### WORK REQUIRED
Copy all the records word for word, apart from any pictures.

[Extracted page text data]
>>

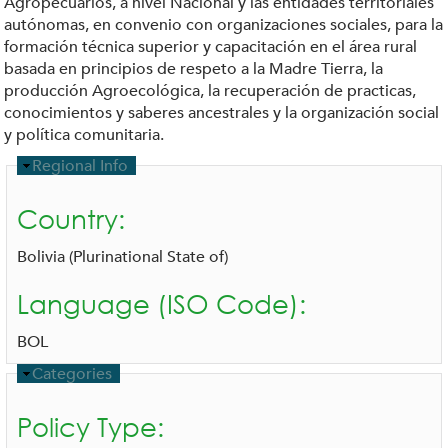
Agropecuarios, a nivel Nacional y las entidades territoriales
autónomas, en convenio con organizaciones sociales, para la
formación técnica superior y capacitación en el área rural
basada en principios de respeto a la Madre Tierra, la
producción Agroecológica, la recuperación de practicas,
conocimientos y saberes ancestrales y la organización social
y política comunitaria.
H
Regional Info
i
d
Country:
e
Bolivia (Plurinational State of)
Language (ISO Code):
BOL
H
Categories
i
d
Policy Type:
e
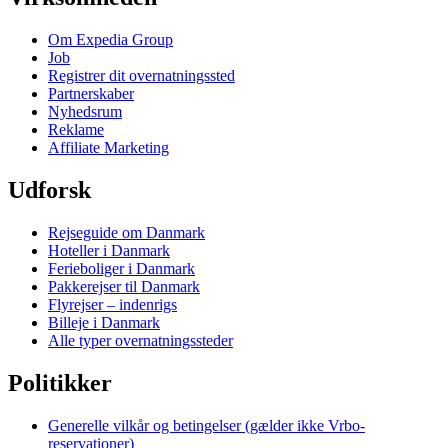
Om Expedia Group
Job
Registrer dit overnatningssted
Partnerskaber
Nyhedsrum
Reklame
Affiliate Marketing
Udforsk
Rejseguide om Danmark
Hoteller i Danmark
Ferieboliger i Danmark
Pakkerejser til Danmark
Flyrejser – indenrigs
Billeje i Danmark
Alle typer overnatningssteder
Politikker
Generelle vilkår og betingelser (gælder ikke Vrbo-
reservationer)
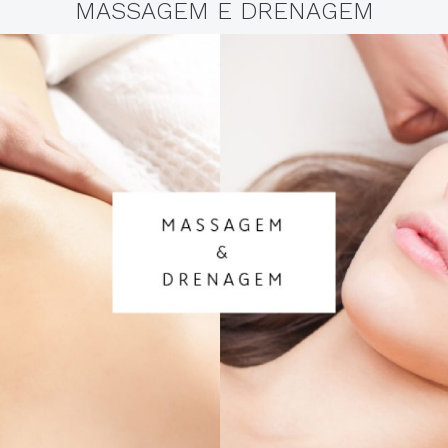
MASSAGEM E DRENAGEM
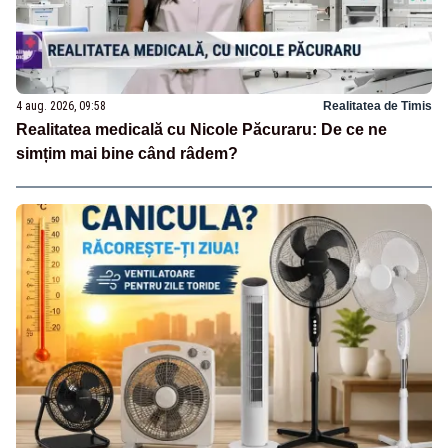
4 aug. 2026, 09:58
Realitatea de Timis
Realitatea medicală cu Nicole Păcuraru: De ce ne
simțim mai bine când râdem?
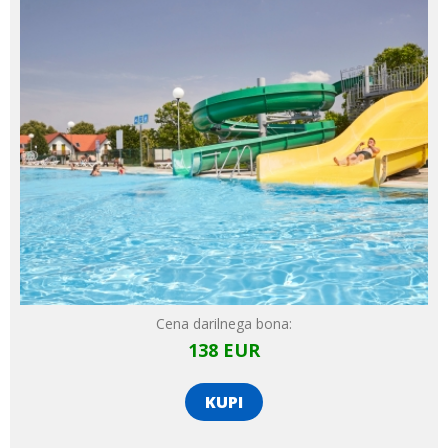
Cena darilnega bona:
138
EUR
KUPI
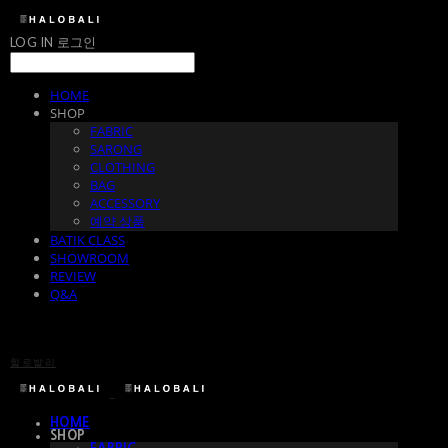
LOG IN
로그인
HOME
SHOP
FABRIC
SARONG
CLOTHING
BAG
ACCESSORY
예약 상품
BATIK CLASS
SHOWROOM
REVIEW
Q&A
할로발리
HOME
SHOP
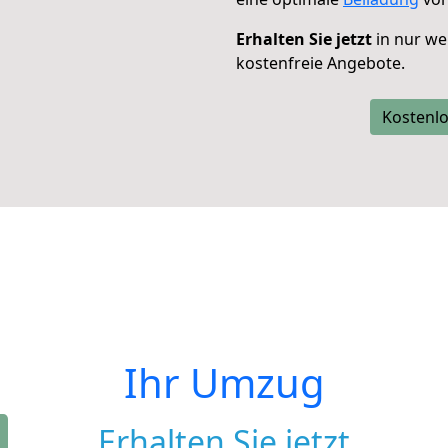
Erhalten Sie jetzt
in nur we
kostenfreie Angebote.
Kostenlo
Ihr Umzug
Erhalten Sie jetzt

<<

### EXPECTED ANSWER
Agropecuarios, a nivel Nacional y las entidades territoriales
autónomas, en convenio con organizaciones sociales, para la
formación técnica superior y capacitación en el área rural
basada en principios de respeto a la Madre Tierra, la
producción Agroecológica, la recuperación de practicas,
conocimientos y saberes ancestrales y la organización social
y política comunitaria.
H
Regional Info
i
d
Country:
e
Bolivia (Plurinational State of)
Language (ISO Code):
BOL
H
Categories
i
d
Policy Type:
e
Om Expedia Group
Job
Registrer dit overnatningssted
Partnerskaber
Nyhedsrum
Reklame
Affiliate Marketing
Udforsk
Rejseguide om Danmark
Hoteller i Danmark
Ferieboliger i Danmark
Pakkerejser til Danmark
Flyrejser – indenrigs
Billeje i Danmark
Alle typer overnatningssteder
Politikker
Generelle vilkår og betingelser (gælder ikke Vrbo-
reservationer)
MASSAGEM E DRENAGEM
4 aug. 2026, 09:58
Realitatea de Timis
Realitatea medicală cu Nicole Păcuraru: De ce ne
simțim mai bine când râdem?
Cena darilnega bona:
138
EUR
KUPI
LOG IN
로그인
HOME
SHOP
FABRIC
SARONG
CLOTHING
BAG
ACCESSORY
예약 상품
BATIK CLASS
SHOWROOM
REVIEW
Q&A
할로발리
HOME
SHOP
Erhalten Sie jetzt
in nur we
kostenfreie Angebote.
Kostenlo
Ihr Umzug
Erhalten Sie jetzt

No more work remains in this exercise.